Spurs Gregg Popovich questioning NBA player ‘resting rules’

Gregg Popovich: New NBA Player Resting Rules Leave More Questions than Answers

Spurs Gregg Popovich questioning NBA player 'resting rules' 2017 images

San Antonio Spurs head coach Gregg Popovich has long been butting heads with the league over resting star players during nationally televised marquee matchups. When TNT schedules the Spurs and Golden State Warriors game for their prime-time slot, they don’t want to find out before tip-off that Tony Parker and Kawhi Leonard aren’t going to be suiting up because the Spurs just played last night.

Of course, when that happens, TNT doesn’t complain to the Spurs organization or call Popovich up and give him an earful—they go right to NBA commissioner Adam Silver. So, Silver stepped in, passing legislation in September that allows him to fine franchises $100,000 minimum for resting healthy players (especially multiple healthy players) outside of normal circumstances. These fines may come in even hotter for teams that do so during games on national TV.
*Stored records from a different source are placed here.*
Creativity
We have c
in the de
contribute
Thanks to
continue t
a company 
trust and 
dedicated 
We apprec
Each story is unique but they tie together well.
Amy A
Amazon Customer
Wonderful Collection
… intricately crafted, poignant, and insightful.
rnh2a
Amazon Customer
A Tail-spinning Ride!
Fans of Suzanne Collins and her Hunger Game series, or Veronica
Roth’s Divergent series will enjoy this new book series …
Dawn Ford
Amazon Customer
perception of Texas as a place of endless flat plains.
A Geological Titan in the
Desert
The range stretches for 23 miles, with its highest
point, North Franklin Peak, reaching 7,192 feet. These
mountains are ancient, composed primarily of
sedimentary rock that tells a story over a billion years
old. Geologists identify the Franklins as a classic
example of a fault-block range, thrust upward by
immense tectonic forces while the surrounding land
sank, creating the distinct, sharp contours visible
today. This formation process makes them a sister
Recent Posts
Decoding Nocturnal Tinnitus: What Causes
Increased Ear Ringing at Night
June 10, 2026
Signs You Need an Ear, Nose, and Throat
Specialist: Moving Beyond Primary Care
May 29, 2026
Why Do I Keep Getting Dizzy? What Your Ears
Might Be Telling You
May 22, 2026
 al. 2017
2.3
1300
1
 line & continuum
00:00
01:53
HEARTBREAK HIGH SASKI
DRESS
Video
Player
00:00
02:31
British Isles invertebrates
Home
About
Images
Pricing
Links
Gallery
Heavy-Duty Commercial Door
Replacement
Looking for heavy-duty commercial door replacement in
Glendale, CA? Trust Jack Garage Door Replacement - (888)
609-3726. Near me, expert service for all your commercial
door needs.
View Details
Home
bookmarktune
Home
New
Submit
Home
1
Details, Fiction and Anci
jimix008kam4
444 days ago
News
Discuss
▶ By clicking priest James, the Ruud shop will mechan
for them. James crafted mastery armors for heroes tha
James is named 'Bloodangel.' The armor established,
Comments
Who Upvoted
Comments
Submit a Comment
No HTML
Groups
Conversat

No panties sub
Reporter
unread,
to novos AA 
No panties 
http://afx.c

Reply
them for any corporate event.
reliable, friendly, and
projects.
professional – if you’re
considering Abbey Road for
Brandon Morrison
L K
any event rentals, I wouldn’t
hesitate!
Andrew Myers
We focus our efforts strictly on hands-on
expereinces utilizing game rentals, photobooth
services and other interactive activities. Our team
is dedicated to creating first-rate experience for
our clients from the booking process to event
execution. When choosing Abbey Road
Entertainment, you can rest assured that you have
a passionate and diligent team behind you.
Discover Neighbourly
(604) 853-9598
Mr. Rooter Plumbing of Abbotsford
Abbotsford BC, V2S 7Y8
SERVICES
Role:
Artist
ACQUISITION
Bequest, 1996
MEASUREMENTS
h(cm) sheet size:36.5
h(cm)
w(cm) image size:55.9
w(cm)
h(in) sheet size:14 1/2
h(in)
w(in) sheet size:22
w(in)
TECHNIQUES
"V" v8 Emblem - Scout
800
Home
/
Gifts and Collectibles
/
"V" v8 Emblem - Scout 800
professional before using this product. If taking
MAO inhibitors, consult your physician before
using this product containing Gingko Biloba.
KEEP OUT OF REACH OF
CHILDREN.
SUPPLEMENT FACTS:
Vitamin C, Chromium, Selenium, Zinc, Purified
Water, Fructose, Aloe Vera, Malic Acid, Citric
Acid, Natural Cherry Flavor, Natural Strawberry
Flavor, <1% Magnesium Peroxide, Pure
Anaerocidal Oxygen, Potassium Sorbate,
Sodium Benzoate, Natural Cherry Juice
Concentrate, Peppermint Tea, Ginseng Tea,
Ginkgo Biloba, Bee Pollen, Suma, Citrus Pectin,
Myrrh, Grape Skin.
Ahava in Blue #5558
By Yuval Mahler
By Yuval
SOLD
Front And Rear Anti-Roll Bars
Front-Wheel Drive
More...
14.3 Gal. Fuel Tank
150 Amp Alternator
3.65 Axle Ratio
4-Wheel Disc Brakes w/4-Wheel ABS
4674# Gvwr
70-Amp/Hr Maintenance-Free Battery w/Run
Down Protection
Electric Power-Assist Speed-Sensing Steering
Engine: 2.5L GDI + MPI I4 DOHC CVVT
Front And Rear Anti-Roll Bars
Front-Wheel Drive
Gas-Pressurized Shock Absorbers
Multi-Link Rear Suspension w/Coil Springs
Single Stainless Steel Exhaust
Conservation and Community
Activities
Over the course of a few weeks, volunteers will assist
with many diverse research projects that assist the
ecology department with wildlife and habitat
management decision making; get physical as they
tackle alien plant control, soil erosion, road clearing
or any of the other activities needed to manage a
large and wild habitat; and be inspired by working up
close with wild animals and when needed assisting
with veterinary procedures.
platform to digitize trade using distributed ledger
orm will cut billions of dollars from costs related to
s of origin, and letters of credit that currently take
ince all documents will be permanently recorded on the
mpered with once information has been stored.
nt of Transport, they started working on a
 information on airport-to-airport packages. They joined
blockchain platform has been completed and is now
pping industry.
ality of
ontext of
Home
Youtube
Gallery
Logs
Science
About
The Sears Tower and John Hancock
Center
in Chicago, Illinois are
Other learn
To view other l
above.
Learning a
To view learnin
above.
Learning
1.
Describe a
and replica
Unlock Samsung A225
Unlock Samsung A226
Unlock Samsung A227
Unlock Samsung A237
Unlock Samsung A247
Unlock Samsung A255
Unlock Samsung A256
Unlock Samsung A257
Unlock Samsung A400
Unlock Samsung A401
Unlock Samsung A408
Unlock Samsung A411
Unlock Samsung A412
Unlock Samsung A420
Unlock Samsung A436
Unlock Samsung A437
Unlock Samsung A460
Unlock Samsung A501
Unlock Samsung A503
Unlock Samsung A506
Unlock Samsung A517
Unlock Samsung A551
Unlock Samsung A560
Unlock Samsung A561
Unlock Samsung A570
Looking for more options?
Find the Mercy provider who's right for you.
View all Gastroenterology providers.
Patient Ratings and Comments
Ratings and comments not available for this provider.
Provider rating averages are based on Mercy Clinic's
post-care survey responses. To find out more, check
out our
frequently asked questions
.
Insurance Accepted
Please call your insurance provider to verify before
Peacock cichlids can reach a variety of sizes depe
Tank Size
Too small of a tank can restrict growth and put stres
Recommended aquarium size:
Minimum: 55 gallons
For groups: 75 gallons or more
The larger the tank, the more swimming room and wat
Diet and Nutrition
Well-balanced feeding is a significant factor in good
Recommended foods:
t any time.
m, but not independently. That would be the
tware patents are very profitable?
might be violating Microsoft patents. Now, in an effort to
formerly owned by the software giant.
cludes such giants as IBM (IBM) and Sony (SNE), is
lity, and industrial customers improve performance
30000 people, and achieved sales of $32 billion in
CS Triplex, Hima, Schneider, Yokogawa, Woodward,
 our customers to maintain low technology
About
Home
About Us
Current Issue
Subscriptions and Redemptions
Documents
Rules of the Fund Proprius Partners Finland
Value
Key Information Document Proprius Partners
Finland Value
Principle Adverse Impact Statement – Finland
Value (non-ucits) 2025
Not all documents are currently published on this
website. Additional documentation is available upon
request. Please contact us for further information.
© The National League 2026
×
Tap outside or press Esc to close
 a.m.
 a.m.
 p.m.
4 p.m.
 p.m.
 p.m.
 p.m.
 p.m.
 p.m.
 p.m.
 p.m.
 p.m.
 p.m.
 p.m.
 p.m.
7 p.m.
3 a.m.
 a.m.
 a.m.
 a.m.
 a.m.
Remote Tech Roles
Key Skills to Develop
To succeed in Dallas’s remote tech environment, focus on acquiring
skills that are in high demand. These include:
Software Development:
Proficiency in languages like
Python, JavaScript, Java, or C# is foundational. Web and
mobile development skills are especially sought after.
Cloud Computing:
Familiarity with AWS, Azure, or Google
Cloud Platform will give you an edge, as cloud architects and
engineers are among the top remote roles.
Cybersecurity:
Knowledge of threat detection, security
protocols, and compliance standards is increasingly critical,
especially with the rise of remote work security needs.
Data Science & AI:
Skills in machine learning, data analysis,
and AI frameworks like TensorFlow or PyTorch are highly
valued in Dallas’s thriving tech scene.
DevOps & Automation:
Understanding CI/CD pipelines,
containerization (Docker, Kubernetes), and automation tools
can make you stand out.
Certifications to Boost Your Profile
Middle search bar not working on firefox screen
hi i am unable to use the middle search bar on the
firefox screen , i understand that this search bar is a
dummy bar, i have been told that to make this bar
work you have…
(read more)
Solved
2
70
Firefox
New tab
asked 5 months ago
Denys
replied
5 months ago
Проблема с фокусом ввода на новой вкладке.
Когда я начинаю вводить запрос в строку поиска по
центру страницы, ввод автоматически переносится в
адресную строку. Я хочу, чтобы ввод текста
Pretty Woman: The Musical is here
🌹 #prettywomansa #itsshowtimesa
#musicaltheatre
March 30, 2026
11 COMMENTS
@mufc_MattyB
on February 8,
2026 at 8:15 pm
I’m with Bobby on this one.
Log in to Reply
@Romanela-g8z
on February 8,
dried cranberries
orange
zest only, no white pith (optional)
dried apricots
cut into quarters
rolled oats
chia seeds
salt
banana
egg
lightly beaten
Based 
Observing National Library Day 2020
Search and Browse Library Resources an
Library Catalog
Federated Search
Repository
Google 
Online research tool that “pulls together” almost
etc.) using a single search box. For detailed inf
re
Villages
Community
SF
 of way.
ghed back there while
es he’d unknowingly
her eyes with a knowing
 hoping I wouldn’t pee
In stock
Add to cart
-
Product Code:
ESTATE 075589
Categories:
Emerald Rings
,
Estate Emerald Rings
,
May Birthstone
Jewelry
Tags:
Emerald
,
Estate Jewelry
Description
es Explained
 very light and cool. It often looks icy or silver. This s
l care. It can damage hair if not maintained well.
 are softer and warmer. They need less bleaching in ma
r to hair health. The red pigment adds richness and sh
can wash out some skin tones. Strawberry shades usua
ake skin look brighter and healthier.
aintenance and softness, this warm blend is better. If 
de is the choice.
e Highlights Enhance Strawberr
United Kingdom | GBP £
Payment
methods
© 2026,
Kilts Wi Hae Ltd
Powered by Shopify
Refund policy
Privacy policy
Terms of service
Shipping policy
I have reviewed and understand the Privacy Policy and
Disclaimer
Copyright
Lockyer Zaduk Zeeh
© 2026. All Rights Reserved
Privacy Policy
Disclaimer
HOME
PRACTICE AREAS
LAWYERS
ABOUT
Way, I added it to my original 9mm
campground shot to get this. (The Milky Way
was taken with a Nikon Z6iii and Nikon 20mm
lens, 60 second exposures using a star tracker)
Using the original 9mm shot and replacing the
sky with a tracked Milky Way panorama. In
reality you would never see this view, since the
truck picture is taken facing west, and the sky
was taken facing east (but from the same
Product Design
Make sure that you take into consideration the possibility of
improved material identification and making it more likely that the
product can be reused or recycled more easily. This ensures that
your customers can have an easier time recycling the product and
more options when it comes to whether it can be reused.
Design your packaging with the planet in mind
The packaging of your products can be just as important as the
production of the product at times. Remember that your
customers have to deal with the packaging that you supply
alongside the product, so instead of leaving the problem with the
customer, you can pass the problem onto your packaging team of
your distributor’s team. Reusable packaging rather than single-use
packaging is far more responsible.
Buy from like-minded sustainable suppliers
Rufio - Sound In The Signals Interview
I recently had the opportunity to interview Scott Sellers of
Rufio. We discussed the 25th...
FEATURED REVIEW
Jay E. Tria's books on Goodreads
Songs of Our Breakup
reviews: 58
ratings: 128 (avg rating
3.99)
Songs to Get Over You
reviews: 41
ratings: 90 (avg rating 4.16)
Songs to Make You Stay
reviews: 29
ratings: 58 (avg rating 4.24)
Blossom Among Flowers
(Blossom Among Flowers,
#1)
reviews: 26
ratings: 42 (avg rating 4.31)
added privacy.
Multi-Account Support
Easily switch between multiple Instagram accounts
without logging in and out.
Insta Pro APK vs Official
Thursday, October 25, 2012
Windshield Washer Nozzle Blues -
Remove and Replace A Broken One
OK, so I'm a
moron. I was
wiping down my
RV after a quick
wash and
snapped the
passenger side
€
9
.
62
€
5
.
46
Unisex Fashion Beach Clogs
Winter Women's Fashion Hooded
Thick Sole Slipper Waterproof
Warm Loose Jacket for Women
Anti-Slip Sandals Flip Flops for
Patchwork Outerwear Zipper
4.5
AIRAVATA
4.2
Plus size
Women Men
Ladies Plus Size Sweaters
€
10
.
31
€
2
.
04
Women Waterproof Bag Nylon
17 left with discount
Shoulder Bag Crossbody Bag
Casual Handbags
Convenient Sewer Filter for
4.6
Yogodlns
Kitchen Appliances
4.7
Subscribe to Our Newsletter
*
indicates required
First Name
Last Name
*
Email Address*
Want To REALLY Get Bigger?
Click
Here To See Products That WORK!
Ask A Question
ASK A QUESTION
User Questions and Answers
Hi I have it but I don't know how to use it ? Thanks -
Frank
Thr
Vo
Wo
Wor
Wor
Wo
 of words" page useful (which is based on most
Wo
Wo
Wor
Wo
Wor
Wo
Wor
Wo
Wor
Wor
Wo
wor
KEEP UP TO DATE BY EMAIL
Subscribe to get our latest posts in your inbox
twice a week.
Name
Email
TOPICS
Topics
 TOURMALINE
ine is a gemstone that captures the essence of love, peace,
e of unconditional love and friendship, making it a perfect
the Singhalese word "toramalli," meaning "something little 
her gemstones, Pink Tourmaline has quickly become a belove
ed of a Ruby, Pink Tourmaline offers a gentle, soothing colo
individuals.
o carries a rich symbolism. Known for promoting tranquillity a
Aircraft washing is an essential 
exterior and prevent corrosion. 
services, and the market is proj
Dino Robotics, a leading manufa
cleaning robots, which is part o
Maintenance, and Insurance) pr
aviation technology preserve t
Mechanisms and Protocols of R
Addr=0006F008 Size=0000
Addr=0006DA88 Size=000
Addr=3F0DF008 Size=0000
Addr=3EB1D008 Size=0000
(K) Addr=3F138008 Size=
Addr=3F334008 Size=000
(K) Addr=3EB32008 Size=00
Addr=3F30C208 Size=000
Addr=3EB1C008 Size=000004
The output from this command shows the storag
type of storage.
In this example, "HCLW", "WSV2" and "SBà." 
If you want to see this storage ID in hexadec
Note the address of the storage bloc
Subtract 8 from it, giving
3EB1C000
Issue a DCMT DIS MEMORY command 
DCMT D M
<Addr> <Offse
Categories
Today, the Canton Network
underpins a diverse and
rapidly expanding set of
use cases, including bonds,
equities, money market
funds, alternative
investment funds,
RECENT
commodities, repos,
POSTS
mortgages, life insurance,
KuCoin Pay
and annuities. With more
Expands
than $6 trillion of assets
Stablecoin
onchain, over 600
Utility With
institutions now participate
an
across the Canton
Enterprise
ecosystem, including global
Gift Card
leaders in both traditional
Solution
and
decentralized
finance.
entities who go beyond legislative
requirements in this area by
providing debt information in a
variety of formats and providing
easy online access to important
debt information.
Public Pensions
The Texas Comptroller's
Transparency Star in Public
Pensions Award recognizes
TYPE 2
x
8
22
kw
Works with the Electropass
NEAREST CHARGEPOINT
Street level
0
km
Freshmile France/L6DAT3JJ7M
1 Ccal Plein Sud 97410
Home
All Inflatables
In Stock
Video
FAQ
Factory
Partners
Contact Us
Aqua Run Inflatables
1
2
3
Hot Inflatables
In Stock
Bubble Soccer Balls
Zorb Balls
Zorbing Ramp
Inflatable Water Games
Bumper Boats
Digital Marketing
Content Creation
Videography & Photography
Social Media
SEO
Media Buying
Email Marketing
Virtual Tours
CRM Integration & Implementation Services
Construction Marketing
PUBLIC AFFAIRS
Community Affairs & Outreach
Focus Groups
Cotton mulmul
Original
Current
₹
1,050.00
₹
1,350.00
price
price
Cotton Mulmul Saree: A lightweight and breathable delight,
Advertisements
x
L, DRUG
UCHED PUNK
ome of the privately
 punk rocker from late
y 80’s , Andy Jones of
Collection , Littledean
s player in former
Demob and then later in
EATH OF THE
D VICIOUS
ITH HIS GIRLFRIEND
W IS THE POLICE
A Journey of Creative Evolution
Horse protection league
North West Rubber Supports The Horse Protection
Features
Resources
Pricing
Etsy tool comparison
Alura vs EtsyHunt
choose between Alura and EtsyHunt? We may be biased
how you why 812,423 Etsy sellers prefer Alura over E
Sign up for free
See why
Pop, a long-time offender, understands the rule is meant to protect the fans, but he would like a bit more clarification about some aspects of it.

“Frankly, it’s a little bit cloudy,” said Popovich. “It’s all done in good faith to make your fans feel like they’re seeing what they want to see for their money, which I understand. I’m just glad I was never one of those guys that rested people.”

After a few laughs, Popovich went on to commend the league for listening to the teams and players. This season, the NBA has scheduled significantly fewer stretches of multiple games in a row, making it easier for coaches like Pop to follow the rules and keep their guys in.

“So, the league, obviously, they’ve compromised a great deal,” continued Pop. “This schedule is great. The way they’ve reduced back-to-backs and four-in-five-nights and that sort of thing, Adam listened, and I think that’s huge. It speaks a lot for how much he cares about the players and the league. The fans are important, too, and we gotta understand that.”

But, how strict will the NBA be in mandating everyone goes? Obviously, guys like Kawhi Leonard and LeBron James need to be out on the court if they’re healthy because those are the guys that fans pay big bucks to see. But what about Pau Gasol? Or Danny Green? Patty Mills?

“Some of the stuff is in stone and should not be negotiable. Obviously, Kawhi is but, if Kawhi is healthy, we played last night, I need to play him tonight even though it’s a back-to-back, we’re on the road and he only plays in Boston once. So, same thing with a LeBron or whoever it might be, that makes sense. So I can deal with that. On the TV games, the only thing I wonder about is how far down does the list go? I forget the words—not your important players or your star players or your marquee players or something like that? There’s a word, I just can’t remember what the adjective was, but how far down the list does it go? How do you tell us? Are you going to tell us which ones are the marquee players and which ones aren’t? I guess they will if we don’t play them and the fine comes, then I guess we’ll know this guy is a marquee player.”

I believe the word you’re looking for, coach, is role player. Where do guys like Mills and Green fall here? If Danny comes to Popovich in the morning and says that he’s sore from last night and would prefer to sit this one out to avoid overdoing it, could the Spurs be subject to fines for resting him?

Sure, there are some huge fans of Green out there. They might even be going to the games to see him specifically. But he isn’t a superstar by any means. Where is the cutoff?

Well, Popovich never got to go any further down that road because someone in the audience asked about Kawhi (again). Interview over.

“I don’t even ask. Seriously,” said Popovich, with a sudden change in his mood. “When they tell me he’s ready then I’ll know he’s ready. He doesn’t like to be bugged about it all the time. I don’t want to hear about it all the time. [The media is] going to ask the question, and I understand. When they tell me he’s ready to go, then I’ll look at him on the court, and I’ll decide if I agree. Then he and I can talk about it. But the first step is for them to tell me he is ready to go.”

So, in review, Kawhi will be ready to play when Kawhi is ready to play, and Gregg Popovich is not a doctor. He’s happy to talk about NBA rules, but please stop asking about Kawhi.